In a previous blog post I explained how you can substantially improve the performance of git on Windows updating the underlying SSH implementation. This performance improvement is very worthwhile in a standard Unix-style git setup where access to the git repository is done using ssh as the transport layer. For a regular development workstation, this update works fine as long as you keep remembering that you need to check and possibly update the ssh binaries after every git update.
I’ve since run into a couple of other issues that are connected to using OpenSSH on Windows, especially in the context of a Jenkins CI system.
Accessing multiple git repositories via OpenSSH can cause problems on Windows
I’ve seen this a lot on a Jenkins system I administer.
When Jenkins is executing a longer-running git operation like a clone or large update, it can also check for updates on another project. During the check, you’ll suddenly see an “unrecognised host” message pop up on the console you’re running Jenkins from and it’s asking you to confirm the host fingerprint/key for the git server it uses all the time. What’s happening behind the scenes is that the first ssh process is locking .ssh/known_hosts and the second ssh process suddenly can’t check the host key due to the lock.
This problem occurs if you’re using OpenSSH on Windows to access your git server. PuTTY/Pageant is the recommended setup but I personally prefer using OpenSSH because if it is working, it’s seamless the same way it works on a Unix machine. OK, the real reason is that I tend to forget to start pageant and load its keys but we don’t need to talk about that here.

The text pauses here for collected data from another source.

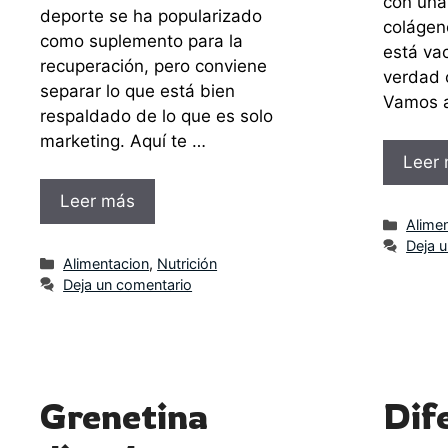
con una
deporte se ha popularizado
colágen
como suplemento para la
está va
recuperación, pero conviene
verdad 
separar lo que está bien
Vamos a
respaldado de lo que es solo
marketing. Aquí te …
Leer
Leer más
Categ
Alime
Deja 
Categorías
Alimentacion
,
Nutrición
Deja un comentario
Grenetina
Dif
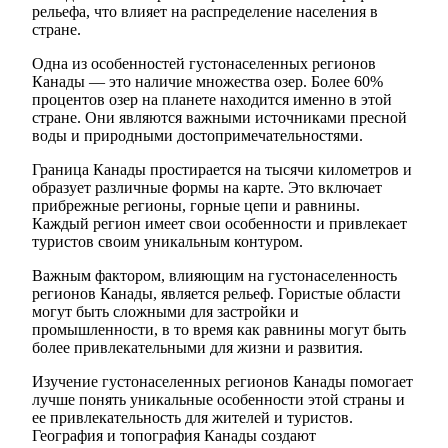
рельефа, что влияет на распределение населения в
стране.
Одна из особенностей густонаселенных регионов
Канады — это наличие множества озер. Более 60%
процентов озер на планете находится именно в этой
стране. Они являются важными источниками пресной
воды и природными достопримечательностями.
Граница Канады простирается на тысячи километров и
образует различные формы на карте. Это включает
прибрежные регионы, горные цепи и равнины.
Каждый регион имеет свои особенности и привлекает
туристов своим уникальным контуром.
Важным фактором, влияющим на густонаселенность
регионов Канады, является рельеф. Гористые области
могут быть сложными для застройки и
промышленности, в то время как равнины могут быть
более привлекательными для жизни и развития.
Изучение густонаселенных регионов Канады помогает
лучше понять уникальные особенности этой страны и
ее привлекательность для жителей и туристов.
География и топография Канады создают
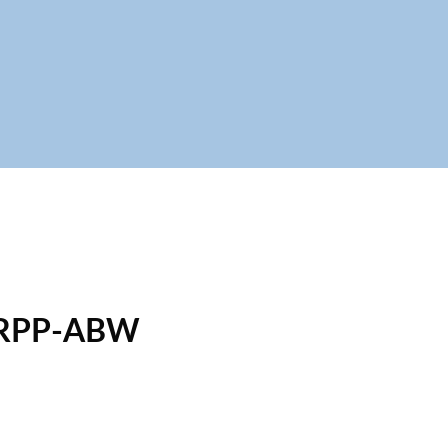
I RPP-ABW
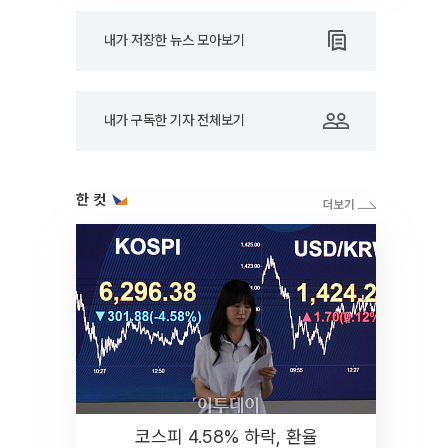
내가 저장한 뉴스 모아보기
내가 구독한 기자 전체보기
한 컷
코스피 4.58% 하락, 환율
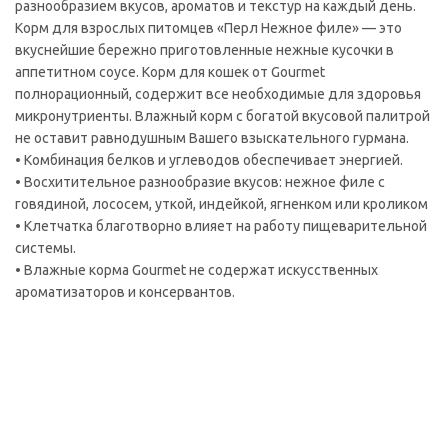
разнообразием вкусов, ароматов и текстур на каждый день.
Корм для взрослых питомцев «Перл Нежное филе» — это
вкуснейшие бережно приготовленные нежные кусочки в
аппетитном соусе. Корм для кошек от Gourmet
полнорационный, содержит все необходимые для здоровья
микронутриенты. Влажный корм с богатой вкусовой палитрой
не оставит равнодушным Вашего взыскательного гурмана.
• Комбинация белков и углеводов обеспечивает энергией.
• Восхитительное разнообразие вкусов: нежное филе с
говядиной, лососем, уткой, индейкой, ягненком или кроликом
• Клетчатка благотворно влияет на работу пищеварительной
системы.
• Влажные корма Gourmet не содержат искусственных
ароматизаторов и консервантов.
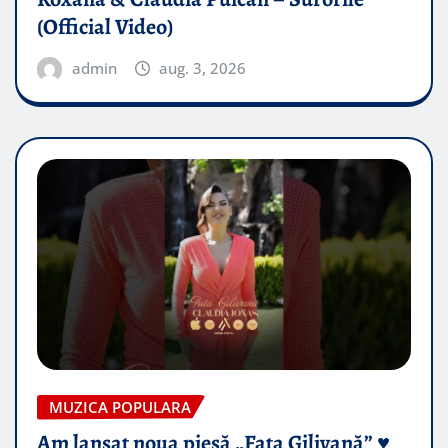
(Official Video)
admin
aug. 3, 2026
MUZICA POPULARA
Am lansat noua piesă „Fata Gilivană” ♥️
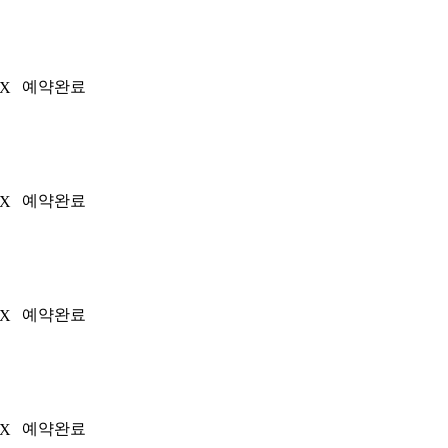
예약완료
3X
예약완료
3X
예약완료
3X
예약완료
2X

One workaround that is being suggested for this issue is to turn off the key check and make /dev/null “storage” for known_hosts. I don’t personally like that approach much as it feels wrong to me – why add security by insisting on using ssh as a transport and then turn off said security, which results in a somewhat performance challenged git on Windows with not much in the way of security?
Another workaround improves performance, gets rid of the parallel access issue and isn’t much less safe.

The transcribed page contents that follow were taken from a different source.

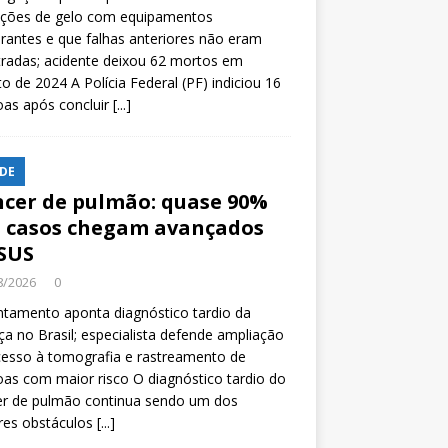
ições de gelo com equipamentos
rantes e que falhas anteriores não eram
tradas; acidente deixou 62 mortos em
o de 2024 A Polícia Federal (PF) indiciou 16
oas após concluir
[...]
DE
cer de pulmão: quase 90%
 casos chegam avançados
SUS
8/2026
0
tamento aponta diagnóstico tardio da
a no Brasil; especialista defende ampliação
esso à tomografia e rastreamento de
as com maior risco O diagnóstico tardio do
er de pulmão continua sendo um dos
res obstáculos
[...]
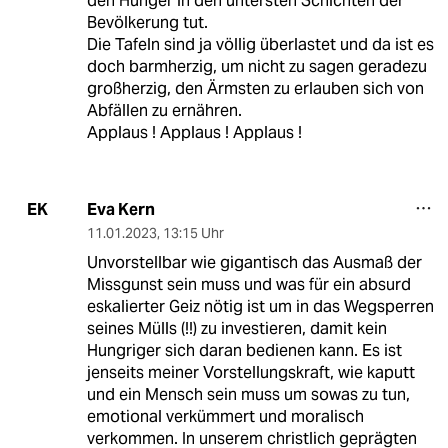
den Hunger in den untersten Schichten der
Bevölkerung tut.
Die Tafeln sind ja völlig überlastet und da ist es
doch barmherzig, um nicht zu sagen geradezu
großherzig, den Ärmsten zu erlauben sich von
Abfällen zu ernähren.
Applaus ! Applaus ! Applaus !
Eva Kern
EK
11.01.2023
,
13:15 Uhr
Unvorstellbar wie gigantisch das Ausmaß der
Missgunst sein muss und was für ein absurd
eskalierter Geiz nötig ist um in das Wegsperren
seines Mülls (!!) zu investieren, damit kein
Hungriger sich daran bedienen kann. Es ist
jenseits meiner Vorstellungskraft, wie kaputt
und ein Mensch sein muss um sowas zu tun,
emotional verkümmert und moralisch
verkommen. In unserem christlich geprägten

Use http/https transport for git on Windows
Yes, I know that git is “supposed” to use ssh, but using http/https access on Windows just works better. I’m using the two interchangeably even though my general preference would be to just use https. If you have to access the server over the public Internet and it contains confidential information, I’d probably still use ssh, but I’d also question why you’re not accessing it over a VPN tunnel. But I digress.
The big advantages of using http for git on Windows is that it works better than ssh simply by virtue of not being a “foreign object” in the world of Windows. There is also the bonus that clones and large updates tend to be faster even compared to a git installation with updated OpenSSH binaries. As an aside, when I tested the OpenSSH version that is shipped with git for Windows against PuTTY/Pageant, the speeds are roughly the same so you’ll be seeing the performance improvements no matter which ssh transport you use.
As a bonus, it also gets rid of the problematic race condition that is triggered by the locking of known_hosts.
It’s not all roses though as it’ll require some additional setup on behalf of your git admin. Especially if you use a tool like gitolite for access control, the fact that you end up with two paths in and out of your repository (ssh and http) means that you essentially have to manage two types of access control as the http transport needs its own set of access control. Even with the additional setup cost, in my experience offering both access methods is worth it if you’re dealing with repositories that are a few hundred megabytes in size or even gigabytes in size. It still takes a fair amount of time to shovel an large unbundled git repo across the wire this way, but you’ll be drinking less coffee while waiting for it to finish.